What tests performed by medical consultants can help further evaluate patients with known or suspected ischemic heart disease

  • Exercise electrocardiogram (ECG) is a noninvasive test that attempts to produce ischemic changes on ECG (ST depression = 1 mm from baseline) or symptoms by having the patient exercise to maximum capacity. Information obtained relates to the thresholds of heart rate and blood pressure that can be tolerated. Maximal heart rates, blood pressure response, and clinical symptoms guide interpretation of the results.
  • Exercise thallium scintigraphy increases the sensitivity and specificity of the exercise ECG. The isotope thallium is almost completely taken up from the coronary circulation by the myocardium and can then be visualized radiographically. Poorly perfused areas that later refill with contrast delineate areas of myocardium at risk for ischemia. Fixed perfusion defects indicate infarcted myocardium.

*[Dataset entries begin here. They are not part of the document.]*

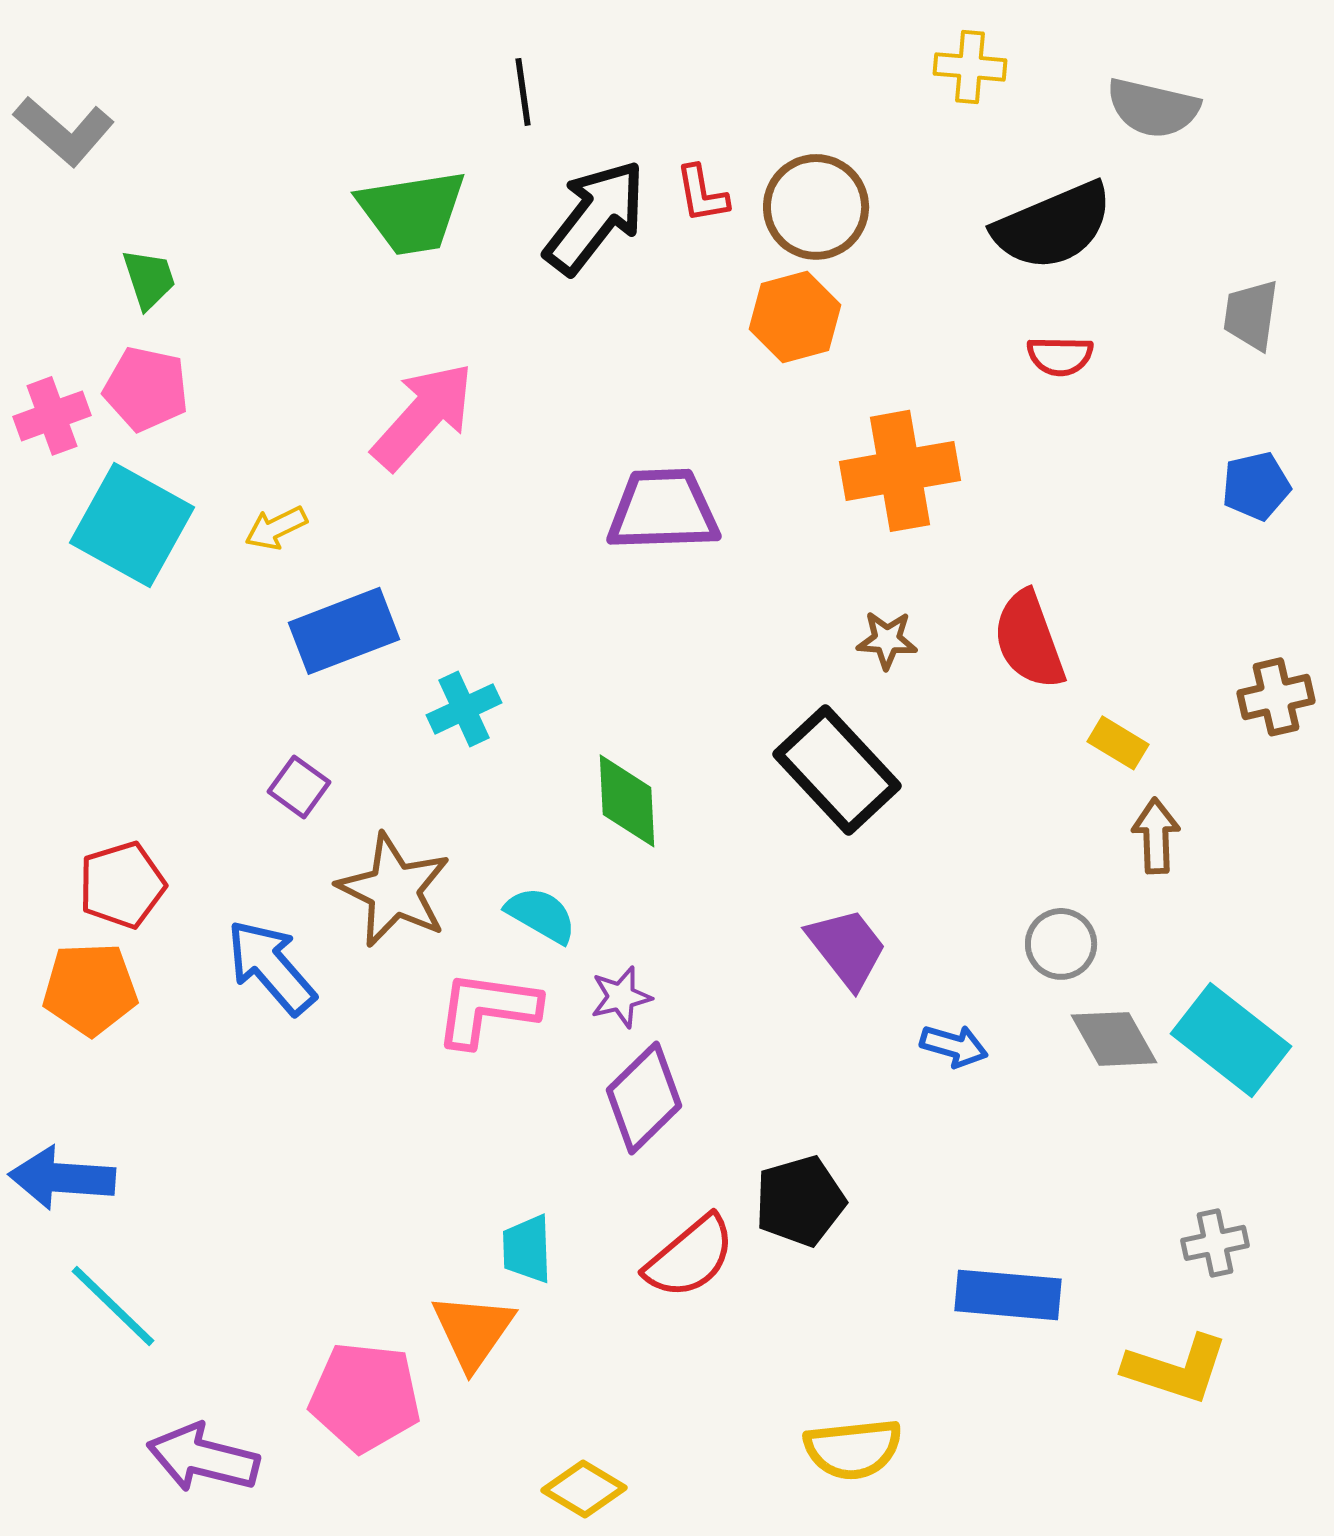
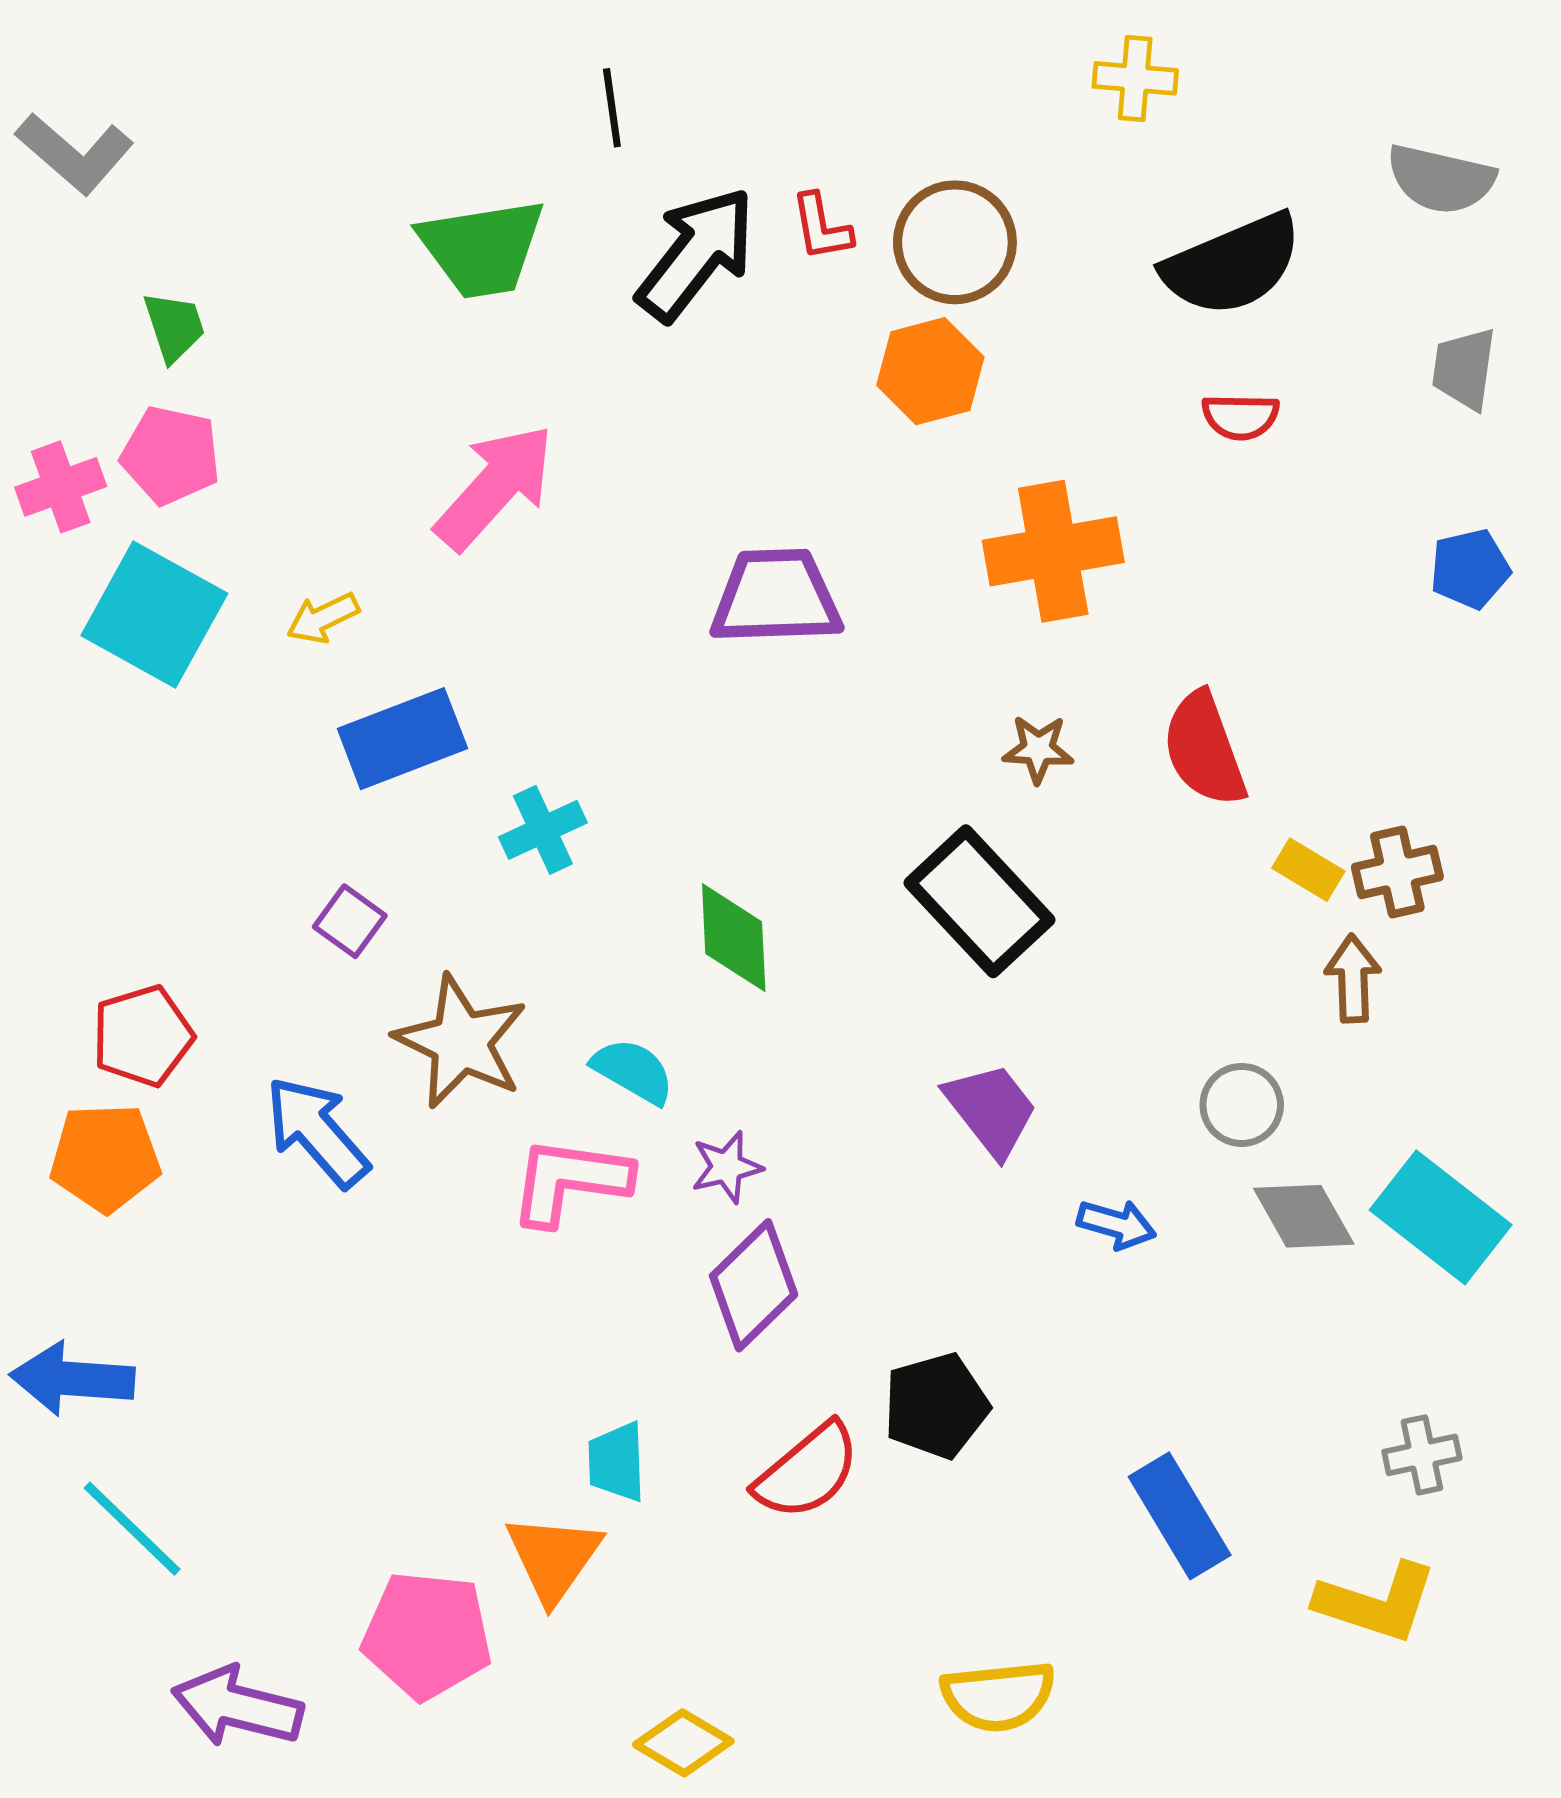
gray semicircle: (1153, 108) -> (1441, 179), moved
brown cross: (1276, 697) -> (1397, 872), moved
blue rectangle: (1008, 1295) -> (1180, 1516), turned 54

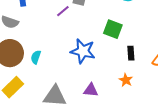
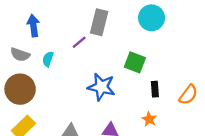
cyan semicircle: (36, 57) -> (48, 59), moved

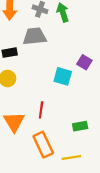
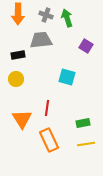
purple square: (84, 62) -> (86, 46), moved
yellow line: (71, 158) -> (86, 144), moved

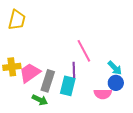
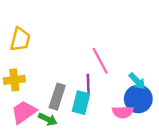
yellow trapezoid: (17, 20) -> (20, 39), moved
pink trapezoid: (30, 73) -> (24, 112), moved
blue circle: (116, 83) -> (138, 99), size x1.5

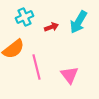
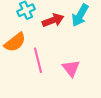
red arrow: (51, 27) -> (53, 20), size x1.5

  • Dipyridamole thallium imaging is useful in patients who are unable to exercise. This testing is frequently required in patients with peripheral vascular disease who are at high risk for IHD and in whom exercise test is limited by claudication. Dipyridamole is a potent coronary vasodilator that causes differential flow between normal and diseased coronary arteries detectable by thallium imaging.
  • Echocardiography can be used to evaluate left ventricular and valvular function and measure ejection fraction.
  • Stress echocardiography (dobutamine echo) can be used to evaluate new or worsened regional wall motion abnormalities in the pharmacologically stressed heart. Areas of wall motion abnormality are considered at risk for ischemia.
  • Coronary angiography is the gold standard for defining the coronary anatomy. Valvular and ventricular function can be evaluated, and hemodynamic indices can be measured. Because angiography is invasive, it is reserved for patients who require further evaluation based on previous tests or who have a high probability of severe coronary disease.